Pictures are not part of the copy; reproduce the remaining data exactly.

● **Material provided**:

· · · · · · ·

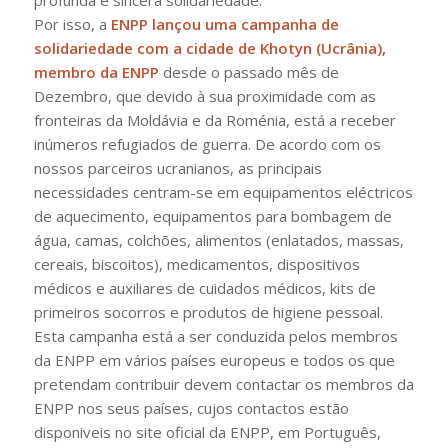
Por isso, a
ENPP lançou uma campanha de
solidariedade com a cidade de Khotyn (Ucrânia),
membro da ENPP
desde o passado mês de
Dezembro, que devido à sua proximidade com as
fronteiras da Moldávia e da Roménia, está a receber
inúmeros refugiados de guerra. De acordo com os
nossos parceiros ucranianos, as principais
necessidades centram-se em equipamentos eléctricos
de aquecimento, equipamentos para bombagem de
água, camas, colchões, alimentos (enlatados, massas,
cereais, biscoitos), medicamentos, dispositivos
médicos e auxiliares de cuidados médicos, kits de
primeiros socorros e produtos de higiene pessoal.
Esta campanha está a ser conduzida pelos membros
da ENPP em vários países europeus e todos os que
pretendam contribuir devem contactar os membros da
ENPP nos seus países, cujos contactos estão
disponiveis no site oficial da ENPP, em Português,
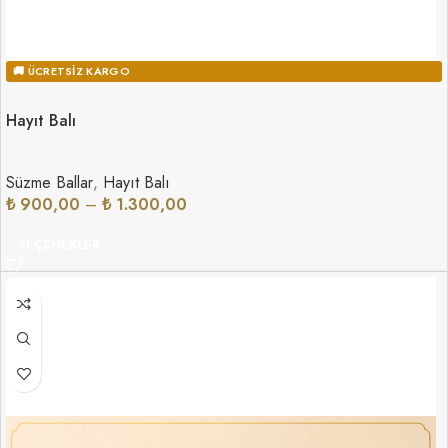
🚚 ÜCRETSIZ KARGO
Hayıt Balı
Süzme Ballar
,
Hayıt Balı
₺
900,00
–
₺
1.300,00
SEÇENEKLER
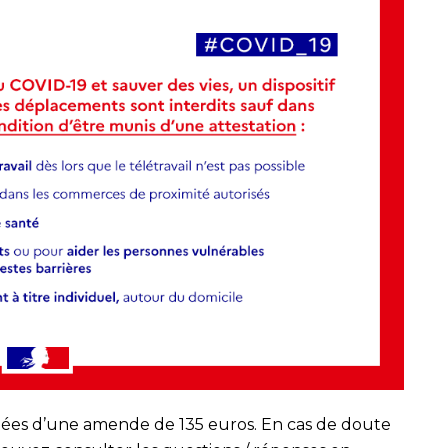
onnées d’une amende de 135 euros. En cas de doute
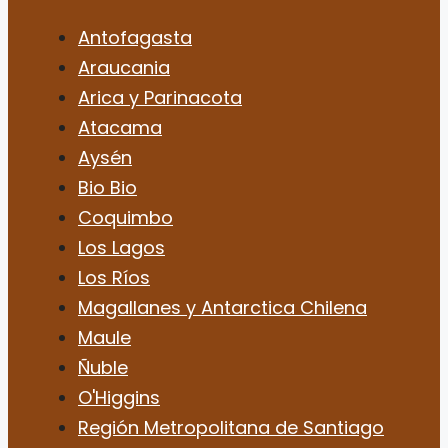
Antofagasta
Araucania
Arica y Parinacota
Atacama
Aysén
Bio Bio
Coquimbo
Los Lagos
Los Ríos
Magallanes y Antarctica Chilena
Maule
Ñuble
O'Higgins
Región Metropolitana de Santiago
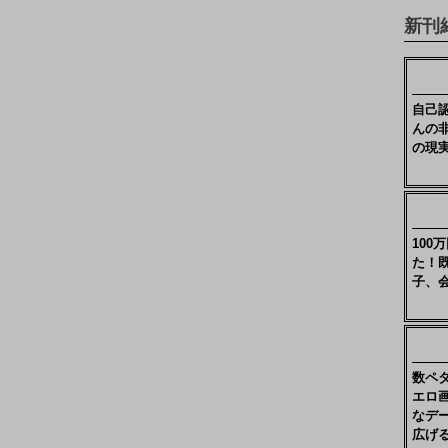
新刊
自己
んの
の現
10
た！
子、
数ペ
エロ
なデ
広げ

· · · · · · ·

● **Reply to the exercise**:
Por isso, a
ENPP lançou uma campanha de
solidariedade com a cidade de Khotyn (Ucrânia),
membro da ENPP
desde o passado mês de
Dezembro, que devido à sua proximidade com as
fronteiras da Moldávia e da Roménia, está a receber
inúmeros refugiados de guerra. De acordo com os
nossos parceiros ucranianos, as principais
necessidades centram-se em equipamentos eléctricos
de aquecimento, equipamentos para bombagem de
água, camas, colchões, alimentos (enlatados, massas,
cereais, biscoitos), medicamentos, dispositivos
médicos e auxiliares de cuidados médicos, kits de
primeiros socorros e produtos de higiene pessoal.
Esta campanha está a ser conduzida pelos membros
da ENPP em vários países europeus e todos os que
pretendam contribuir devem contactar os membros da
ENPP nos seus países, cujos contactos estão
disponiveis no site oficial da ENPP, em Português,
🚚 ÜCRETSIZ KARGO
Hayıt Balı
Süzme Ballar
,
Hayıt Balı
₺
900,00
–
₺
1.300,00
SEÇENEKLER
onnées d’une amende de 135 euros. En cas de doute
Antofagasta
Araucania
Arica y Parinacota
Atacama
Aysén
Bio Bio
Coquimbo
Los Lagos
Los Ríos
Magallanes y Antarctica Chilena
Maule
Ñuble
O'Higgins
Región Metropolitana de Santiago
新刊
自己
んの
の現
10
た！
子、
数ペ
エロ
なデ
広げ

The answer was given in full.